TASK TO CARRY OUT> Every record below should be printed exactly, except for the pictures.

[Dataset entries]
--
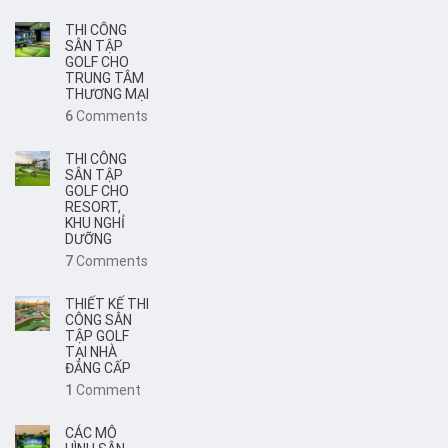
THI CÔNG
SÂN TẬP
GOLF CHO
TRUNG TÂM
THƯƠNG MẠI
6
Comments
THI CÔNG
SÂN TẬP
GOLF CHO
RESORT,
KHU NGHỈ
DƯỠNG
7
Comments
THIẾT KẾ THI
CÔNG SÂN
TẬP GOLF
TẠI NHÀ
ĐẲNG CẤP
1
Comment
CÁC MÔ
--
OUTPUT BELOW>
THI CÔNG
SÂN TẬP
GOLF CHO
TRUNG TÂM
THƯƠNG MẠI
6
Comments
THI CÔNG
SÂN TẬP
GOLF CHO
RESORT,
KHU NGHỈ
DƯỠNG
7
Comments
THIẾT KẾ THI
CÔNG SÂN
TẬP GOLF
TẠI NHÀ
ĐẲNG CẤP
1
Comment
CÁC MÔ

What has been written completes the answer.